A l’occasion de sa sortie en vidéo, revenons sur le coup de coeur de nombreux cinéphiles avec Her de Spike Jonze. Oscar du meilleur scénario, Her n’a pas volé la récompense.

Dans un monde où les commandes vocales sont le lot quotidien des humains, Theodore dicte et crée des lettres « manuscrites » via un logiciel pour d’autres personnes. Bientôt divorcé, Theodore trouve en Samantha, un réconfort bienvenu. Mais Samantha est une entité informatique issue d’un programme.

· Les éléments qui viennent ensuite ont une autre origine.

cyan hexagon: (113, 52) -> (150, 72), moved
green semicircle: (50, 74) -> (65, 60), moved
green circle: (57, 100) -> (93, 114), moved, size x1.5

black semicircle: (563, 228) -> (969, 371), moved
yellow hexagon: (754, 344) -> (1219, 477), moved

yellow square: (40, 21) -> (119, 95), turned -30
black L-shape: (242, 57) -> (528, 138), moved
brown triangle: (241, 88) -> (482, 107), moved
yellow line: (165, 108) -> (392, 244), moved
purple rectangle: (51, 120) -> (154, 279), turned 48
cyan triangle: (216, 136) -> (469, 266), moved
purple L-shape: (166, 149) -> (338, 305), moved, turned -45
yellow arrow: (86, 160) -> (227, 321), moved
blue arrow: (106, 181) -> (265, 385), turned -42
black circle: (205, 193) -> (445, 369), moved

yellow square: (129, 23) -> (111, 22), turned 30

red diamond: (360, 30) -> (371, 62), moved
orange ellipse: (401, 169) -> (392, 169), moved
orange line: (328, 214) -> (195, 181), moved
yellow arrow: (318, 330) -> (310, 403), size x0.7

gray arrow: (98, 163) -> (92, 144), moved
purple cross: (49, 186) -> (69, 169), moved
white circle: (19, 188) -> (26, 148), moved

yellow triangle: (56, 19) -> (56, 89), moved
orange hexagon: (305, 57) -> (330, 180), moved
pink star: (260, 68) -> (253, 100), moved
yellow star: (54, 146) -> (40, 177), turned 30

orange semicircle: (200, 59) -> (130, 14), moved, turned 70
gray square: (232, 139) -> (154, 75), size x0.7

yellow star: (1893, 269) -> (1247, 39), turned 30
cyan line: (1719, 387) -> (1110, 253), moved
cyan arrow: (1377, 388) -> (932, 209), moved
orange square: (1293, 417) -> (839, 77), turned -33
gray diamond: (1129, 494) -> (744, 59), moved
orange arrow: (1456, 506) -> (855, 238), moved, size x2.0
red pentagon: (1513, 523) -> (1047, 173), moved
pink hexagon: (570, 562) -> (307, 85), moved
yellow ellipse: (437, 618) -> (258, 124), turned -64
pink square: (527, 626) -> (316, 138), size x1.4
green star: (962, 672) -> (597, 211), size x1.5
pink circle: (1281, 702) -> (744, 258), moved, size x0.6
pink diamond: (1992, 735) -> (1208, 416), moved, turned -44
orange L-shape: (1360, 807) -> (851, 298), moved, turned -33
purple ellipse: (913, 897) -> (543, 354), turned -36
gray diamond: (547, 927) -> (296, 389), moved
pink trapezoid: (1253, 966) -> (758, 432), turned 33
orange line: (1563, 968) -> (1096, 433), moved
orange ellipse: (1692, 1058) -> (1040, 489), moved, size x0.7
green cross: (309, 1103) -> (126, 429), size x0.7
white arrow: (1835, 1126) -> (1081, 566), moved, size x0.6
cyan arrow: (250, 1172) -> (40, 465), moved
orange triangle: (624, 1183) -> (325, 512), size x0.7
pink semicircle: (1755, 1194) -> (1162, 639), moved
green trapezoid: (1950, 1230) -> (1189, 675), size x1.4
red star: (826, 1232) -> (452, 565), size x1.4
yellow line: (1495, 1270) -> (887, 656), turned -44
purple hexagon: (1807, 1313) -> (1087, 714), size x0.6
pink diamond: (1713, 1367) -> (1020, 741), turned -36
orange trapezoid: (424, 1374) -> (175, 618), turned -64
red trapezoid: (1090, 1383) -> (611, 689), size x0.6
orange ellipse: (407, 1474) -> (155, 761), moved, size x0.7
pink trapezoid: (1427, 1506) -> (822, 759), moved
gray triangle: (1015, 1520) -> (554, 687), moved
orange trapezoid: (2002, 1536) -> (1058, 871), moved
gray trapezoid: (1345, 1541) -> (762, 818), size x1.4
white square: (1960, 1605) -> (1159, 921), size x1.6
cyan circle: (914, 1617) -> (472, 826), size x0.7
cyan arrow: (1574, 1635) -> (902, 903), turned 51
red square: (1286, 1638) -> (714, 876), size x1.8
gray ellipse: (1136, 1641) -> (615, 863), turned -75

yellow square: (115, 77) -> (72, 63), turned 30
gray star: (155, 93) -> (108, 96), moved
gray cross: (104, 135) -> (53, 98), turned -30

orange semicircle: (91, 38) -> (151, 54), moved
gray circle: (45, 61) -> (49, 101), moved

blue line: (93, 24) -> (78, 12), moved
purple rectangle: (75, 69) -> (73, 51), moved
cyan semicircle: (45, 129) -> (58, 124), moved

En quelques minutes, Jonze (Max et les maximonstres, Adaptation, Dans la Peau de John Malkovitch) installe son univers et plonge le spectateur dans un monde à la fois moderne, onirique et terriblement familier. On croit de suite aux propositions du scénariste avec, ici, Joaquin Phenix qui découvre l’amour via une voix informatisée, Samantha (mise en voix par Scarlett Johansson). Cette plongée dans l’intimité de Théodore est juste magique. Il faut peu de temps pour le spectateur soit happé par le personnage, son univers, son côté timide et réservé. Le fait d’entendre Samantha et d’être le seul avec Theodore à pouvoir être témoin de leur histoire donne un cachet quasi unique à Her.

Her

Porté par une mise en scène sobre, des couleurs pastel et une musique douce, Her est d’une douceur et d’une naïveté confondantes. Jouant sur le talent de Phenix pour jouer un Theodore quasi présent dans toutes les scènes, Jonze propose une comédie romantique d’une originalité folle, d’un modernisme intriguant et d’un pouvoir de réflexion et de réflexion sur la société d’une force rare. Her parle d’individualité, de rôle dans la société, d’intermédiaire, de volonté et surtout de dépendance et de relations « humaines ». Cette dépendance à la technologie dans la société qu’est celle de Her, est palpable par petits touches. On ressent très bien que ce Los Angeles est plongé dans une individualisation des habitants qui ne communiquent que via interface. Le fait que le spectateur se retrouve au milieu de cette relation étrange et ambiguë entre Samantha et Theodore rajoute un sentiment de voyeurisme et d’impuissance. Nous sommes happés par cette relation tout comme Theodore semble incapable de sortir de cette habitude.

her

En prenant le pari de faire de Her, un portrait de Theodore, Jonze frôle le génie. Proposé un film intitulé Her (Elle) avec Joaquin Phenix en gros plan sur l’affiche était un pari osé. Entouré le de seconds rôles finement écrits, et Jonze arrive à jouer sur beaucoup de tableaux et fait mouche. Amy Adams joue Amy, une proche de Théodore, Olivia Wilde joue un rendez-vous raté de Théodore et Rooney Mara joue son ex-femme. Trois femmes, trois relations différentes et trois portraits de rapports différents. Si on ajoute à ça, Samantha, Theodore dévoile quatre pans des relations que le monde connaît bien en ces temps. Dans les trois premiers cas, Theodore semble incapable de nouer un contact efficace comme d’une peur physique de l’autre. On le ressent à chaque scène où Theodore est en présence de quelqu’un. Dès qu’il parle à Samantha, entité immatérielle, on le sent plus souriant, confiant et libéré. Dans la société actuelle, Her est un message plus qu’efficace. Si nous perdons de vrais repères, nous gagnons un repaire avec nos outils de communication informatiques.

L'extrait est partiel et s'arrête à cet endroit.